Un troisième confinement politiquement risqué pour Emmanuel Macron

Rencontre du Président Emmanuel Macron avec M. Viktor ORBAN, Premier ministre de Hongrie BY Francediplomatie — CC-BY

Faudra-t-il, à chaque fois qu’apparaît une nouvelle édition du virus, appliquer le principe de précaution en politique, et restreindre les libertés publiques jusqu’au collectivisme total ?

Par Frédéric Mas.

Les Français seront-ils reconfinés cette semaine ? C’est la question à laquelle Emmanuel Macron répondra ce mercredi 27 janvier à l’issue d’un conseil de défense.
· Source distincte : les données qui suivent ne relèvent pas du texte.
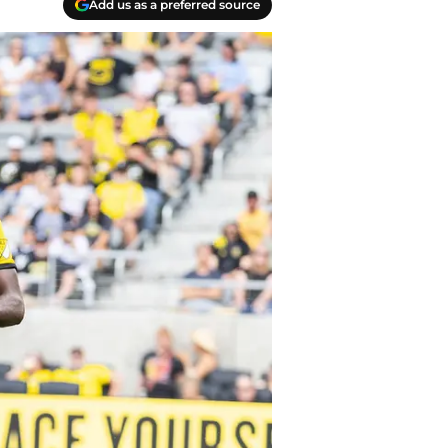
Add us as a preferred source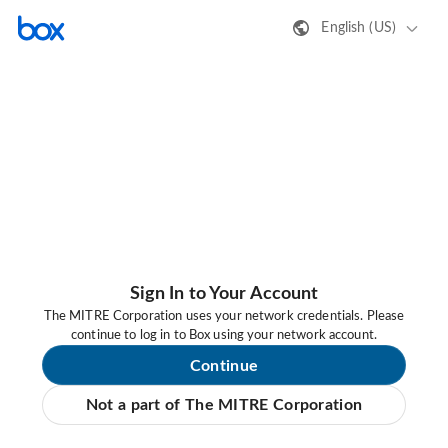
English (US)
Sign In to Your Account
The MITRE Corporation uses your network credentials. Please
continue to log in to Box using your network account.
Continue
Not a part of The MITRE Corporation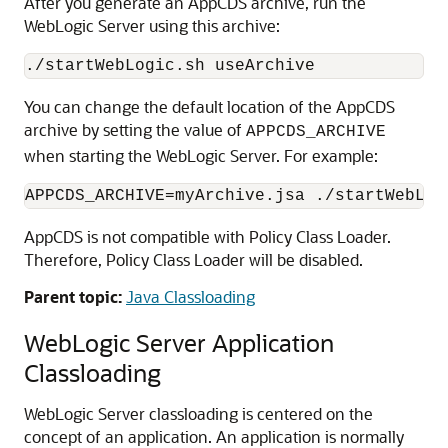
After you generate an AppCDS archive, run the
WebLogic Server using this archive:
./startWebLogic.sh useArchive
You can change the default location of the AppCDS
archive by setting the value of
APPCDS_ARCHIVE
when starting the WebLogic Server. For example:
APPCDS_ARCHIVE=myArchive.jsa ./startWebLog
AppCDS is not compatible with Policy Class Loader.
Therefore, Policy Class Loader will be disabled.
Parent topic:
Java Classloading
WebLogic Server Application
Classloading
WebLogic Server classloading is centered on the
concept of an application. An application is normally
Dimanche soir, le président du conseil scientifique Jean-François Delfraissy a sonné l’alarme : les variants du virus, en particulier celui britannique, pourraient être « l’équivalent d’une deuxième pandémie ». C’est au politique de décider, mais pour M. Delfraissy les indicateurs sont suffisamment inquiétants pour envisager de nouvelles mesures sanitaires.

La pression sur le gouvernement est à son comble : les sondages montrent que les Français estiment que la gestion de la crise sanitaire est mauvaise, et que la communication du gouvernement n’a rien arrangé. Pire, l’élection présidentielle 2022 se profile à l’horizon, et dans tous les cas de figure, Emmanuel Macron serait devancé par Marine Le Pen au premier tour, selon un sondage CommStrat/L’opinion.

La défiance grandit

L’épisode catastrophique de la campagne vaccinale n’a rien arrangé. Après la lenteur et la désorganisation de l’État pour vacciner les catégories de population à risque, c’est la pénurie de vaccins qui réapparaît. Elle rappelle pour beaucoup la pénurie de masques, de gel et de tests du début de la crise sanitaire : les mêmes méthodes et la même organisation bureaucratique centralisée engendrent les mêmes résultats sur le terrain. Et la défiance grandit.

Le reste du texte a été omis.